> **Instructions to follow**
An image-free, exact copy of the records below is required.
BEGIN Data to examine
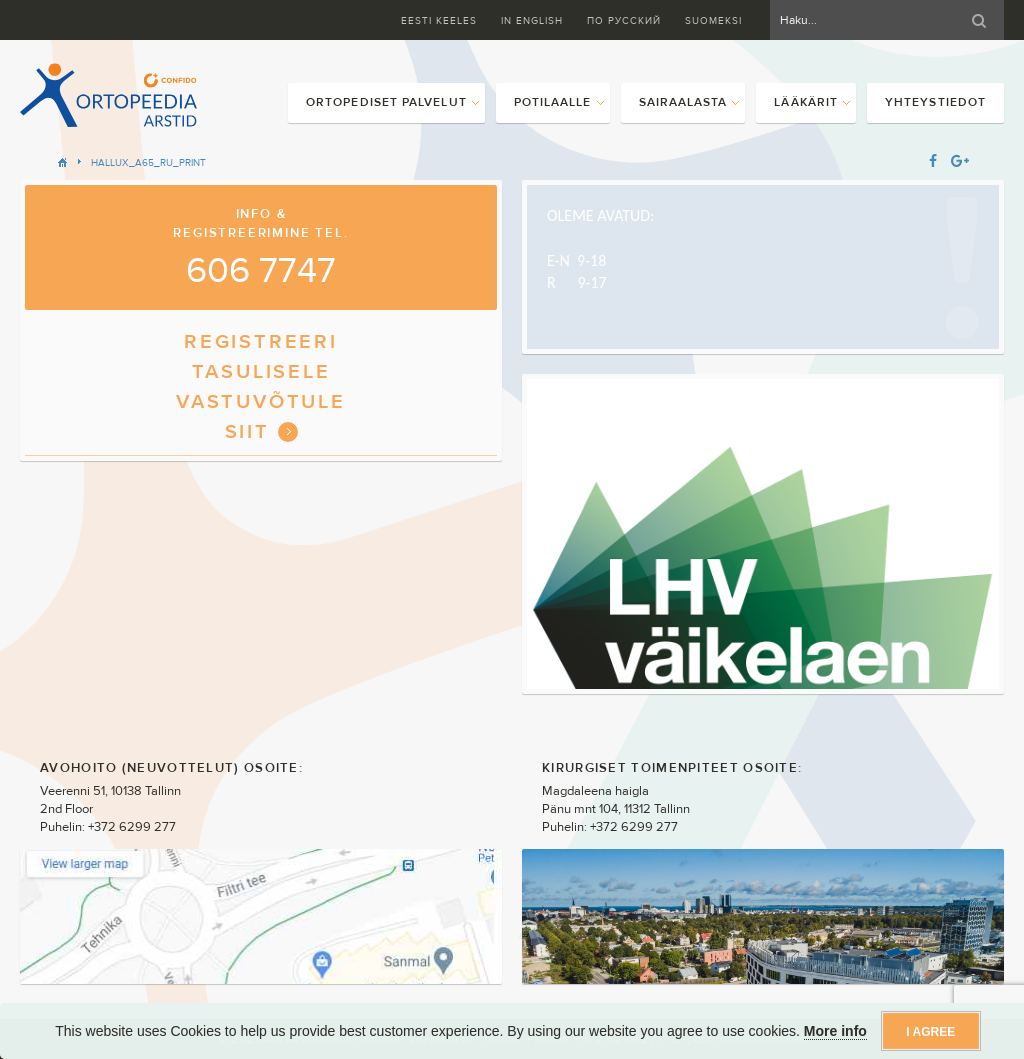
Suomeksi (713, 20)
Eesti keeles (439, 20)
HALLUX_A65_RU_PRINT (148, 162)
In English (532, 20)
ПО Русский (624, 20)
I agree (930, 1032)
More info (835, 1031)
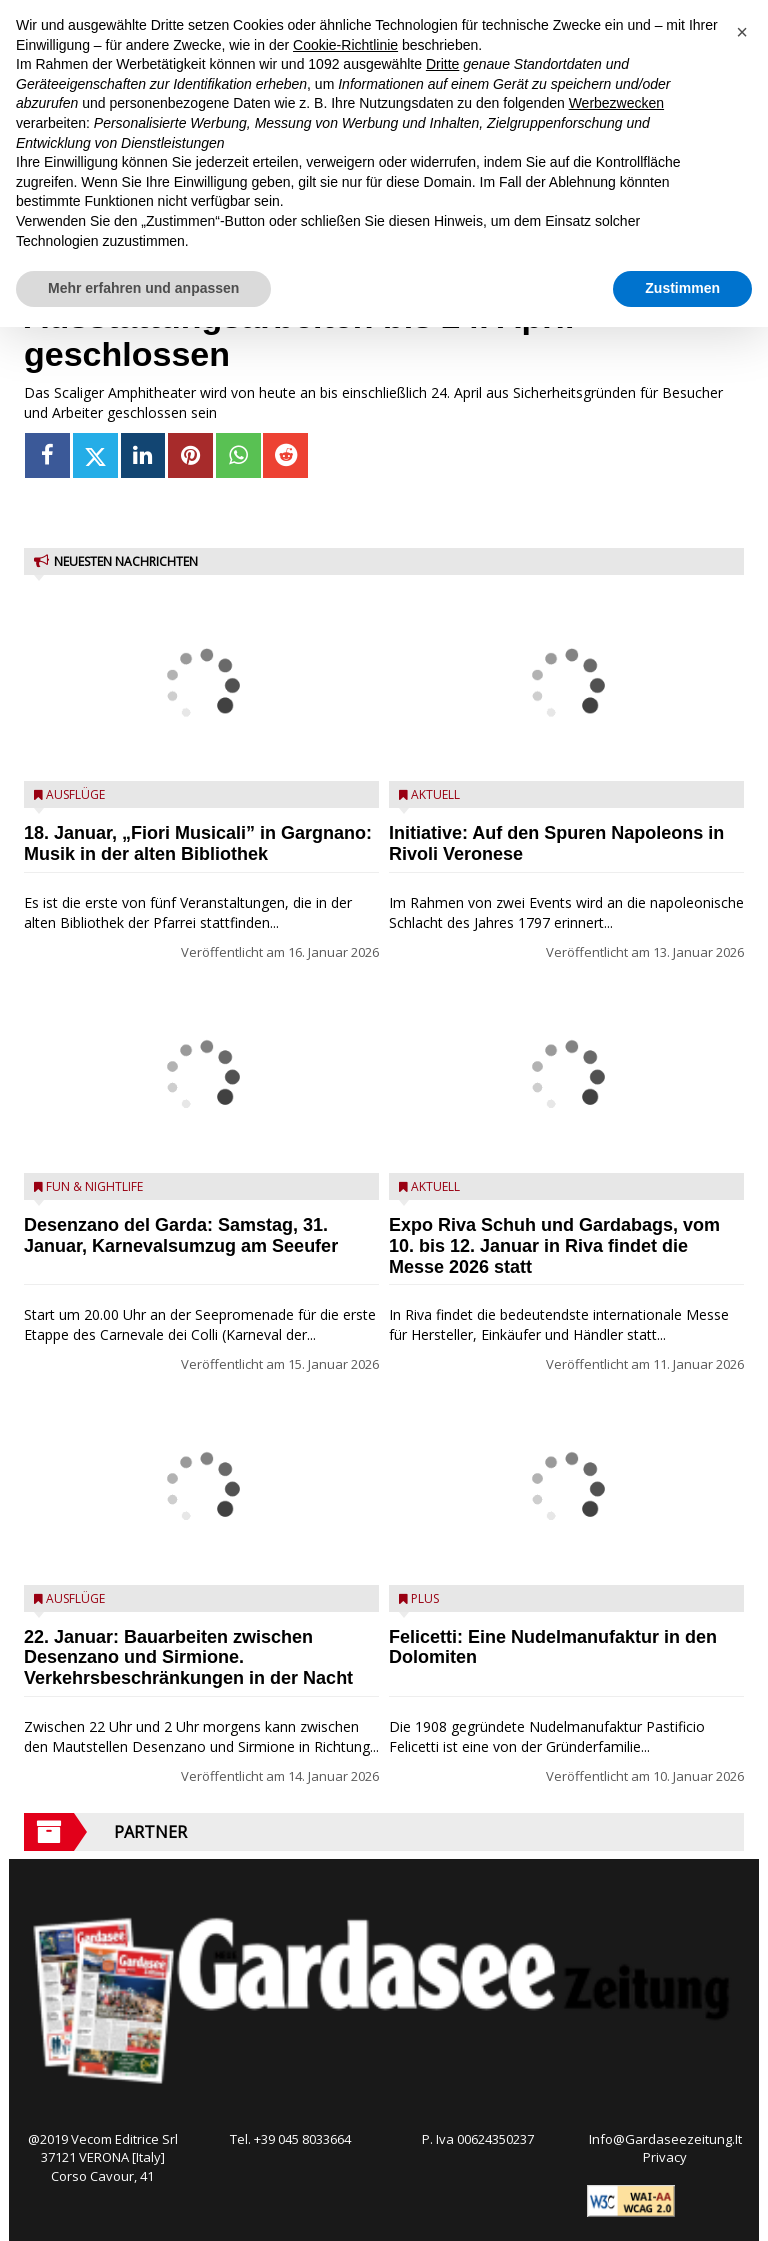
END Data to examine
> **Completed task**
Suomeksi (713, 20)
Eesti keeles (439, 20)
HALLUX_A65_RU_PRINT (148, 162)
In English (532, 20)
ПО Русский (624, 20)
I agree (930, 1032)
More info (835, 1031)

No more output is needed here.